#### ABOUT THIS TASK
The expected response is a copy of every line in the entries below that includes the word "Etimesgut".

Collected data:
____________

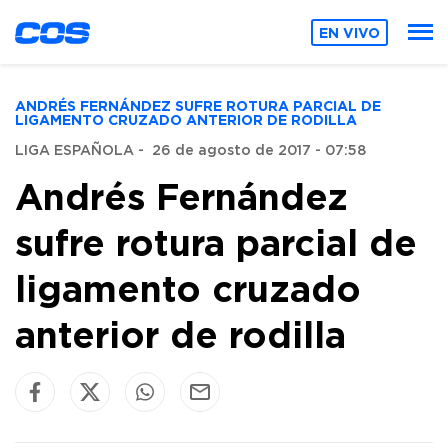
EN VIVO
ANDRÉS FERNÁNDEZ SUFRE ROTURA PARCIAL DE
LIGAMENTO CRUZADO ANTERIOR DE RODILLA
LIGA ESPAÑOLA
-
26 de agosto de 2017 - 07:58
Andrés Fernández
sufre rotura parcial de
ligamento cruzado
anterior de rodilla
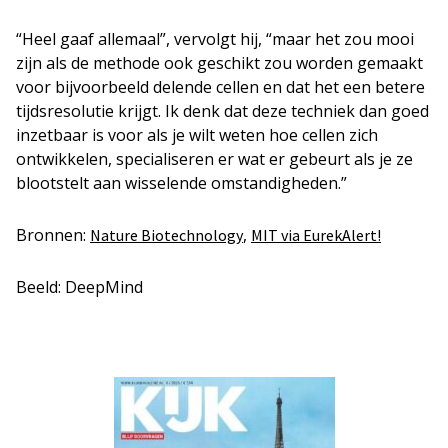
“Heel gaaf allemaal”, vervolgt hij, “maar het zou mooi
zijn als de methode ook geschikt zou worden gemaakt
voor bijvoorbeeld delende cellen en dat het een betere
tijdsresolutie krijgt. Ik denk dat deze techniek dan goed
inzetbaar is voor als je wilt weten hoe cellen zich
ontwikkelen, specialiseren er wat er gebeurt als je ze
blootstelt aan wisselende omstandigheden.”
Bronnen:
,
Nature Biotechnology
MIT via EurekAlert!
Beeld: DeepMind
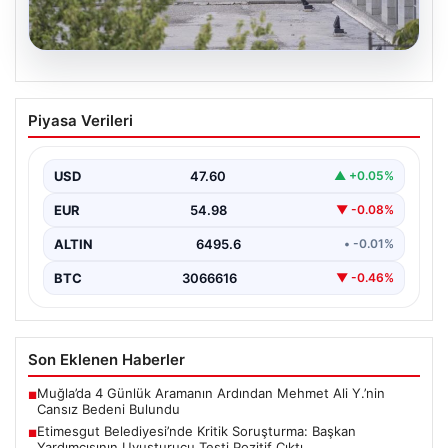
05.08.2026
Etimesgut Belediyesi’nde Kritik
Piyasa Verileri
Soruşturma: Başkan Yardımcısının
Uyuşturucu Testi Pozitif Çıktı
USD
47.60
▲ +0.05%
Ankara'da Etimesgut Belediyesi'ne ilişkin yürütülen
kapsamlı soruşturmanın detayları gün yüzüne çıkmaya
EUR
54.98
▼ -0.08%
devam ediyor. Başkan…
ALTIN
6495.6
• -0.01%
BTC
3066616
▼ -0.46%
Son Eklenen Haberler
Muğla’da 4 Günlük Aramanın Ardından Mehmet Ali Y.’nin
■
Cansız Bedeni Bulundu
Etimesgut Belediyesi’nde Kritik Soruşturma: Başkan
■
Yardımcısının Uyuşturucu Testi Pozitif Çıktı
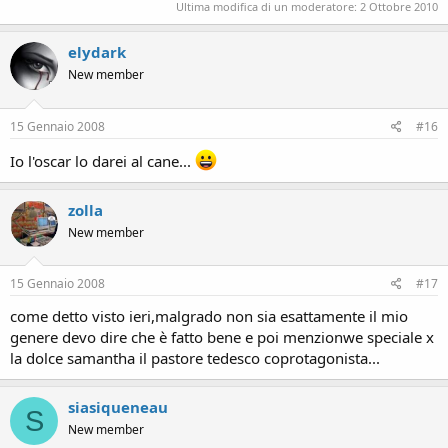
Ultima modifica di un moderatore:
2 Ottobre 2010
elydark
New member
15 Gennaio 2008
#16
Io l'oscar lo darei al cane...
zolla
New member
15 Gennaio 2008
#17
come detto visto ieri,malgrado non sia esattamente il mio
genere devo dire che è fatto bene e poi menzionwe speciale x
la dolce samantha il pastore tedesco coprotagonista...
siasiqueneau
S
New member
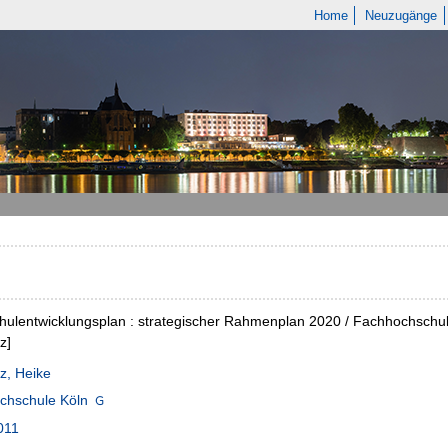
Home
Neuzugänge
ulentwicklungsplan : strategischer Rahmenplan 2020 / Fachhochschule 
z]
z, Heike
chschule Köln
011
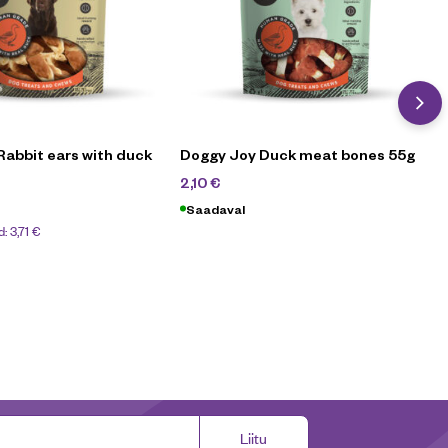
Rabbit ears with duck
Doggy Joy Duck meat bones 55g
2,50
€
2,10
€
Saadaval
d:
3,71
€
Liitu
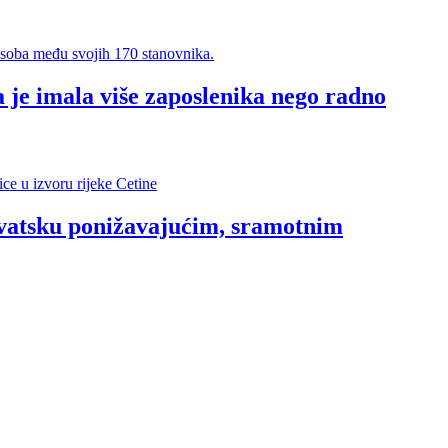
 je imala više zaposlenika nego radno
rvatsku ponižavajućim, sramotnim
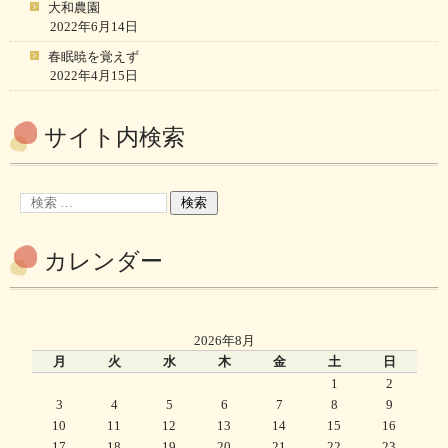
大和農園
2022年6月14日
春眠暁を覚えず
2022年4月15日
サイト内検索
カレンダー
2026年8月
月
火
水
木
金
土
日
1
2
3
4
5
6
7
8
9
10
11
12
13
14
15
16
17
18
19
20
21
22
23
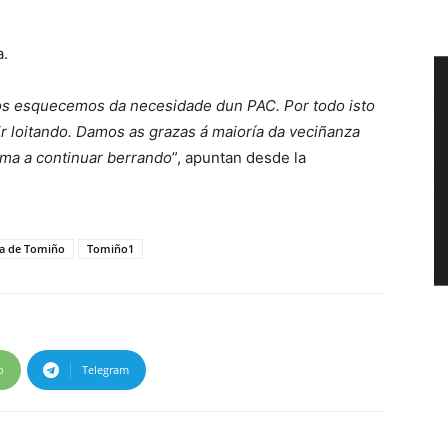
a.
nos esquecemos da necesidade dun PAC. Por todo isto
r loitando. Damos as grazas á maioría da veciñanza
ima a continuar berrando
”, apuntan desde la
ca de Tomiño
Tomiño1
p
Telegram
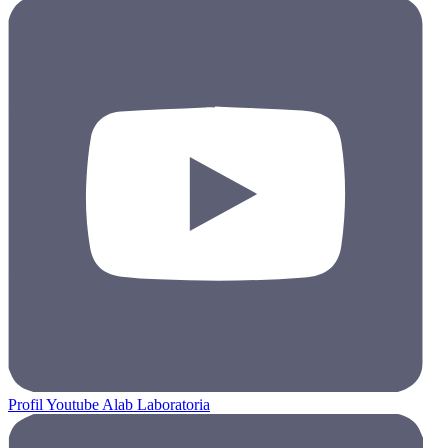
Profil Youtube Alab Laboratoria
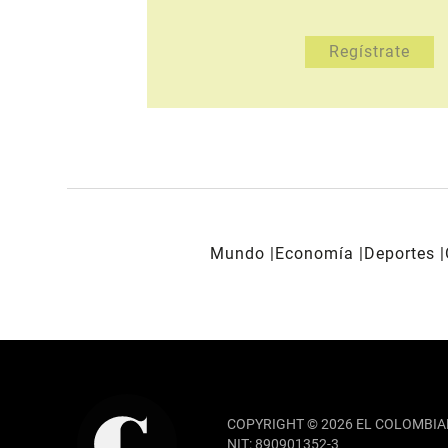
Mundo
Economía
Deportes
REDES SOCIALES
COPYRIGHT © 2026 EL COLOMBIA
NIT: 890901352-3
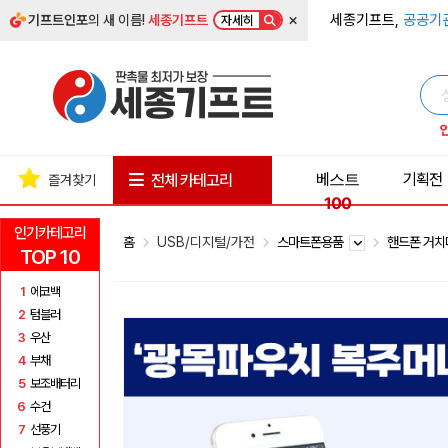
×
세종기프트,
공공기
기프트인포
의 새 이름!
세종기프트
자세히
베스트
기획전
전체 카테고리
즐겨찾기
100
인기카테고리
홈
USB/디지털/가전
스마트폰용품
핸드폰 거
TOP 10
1
에코백
2
텀블러
3
우산
4
부채
5
보조배터리
6
수건
7
선풍기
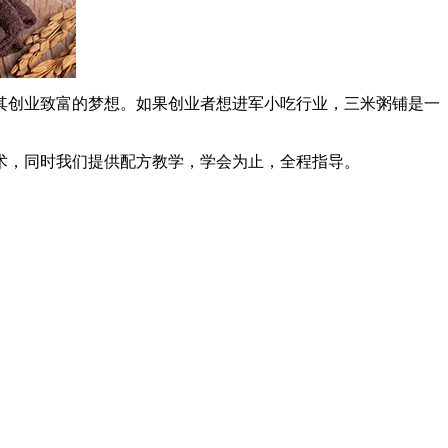
其创业致富的梦想。如果创业者想进军小吃行业，三米粥铺是一
，同时我们提供配方教学，学会为止，全程指导。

____________

#### OUTPUT FOR THIS EXERCISE
Etimesgut Belediyesi’nde Kritik
Ankara'da Etimesgut Belediyesi'ne ilişkin yürütülen
Etimesgut Belediyesi’nde Kritik Soruşturma: Başkan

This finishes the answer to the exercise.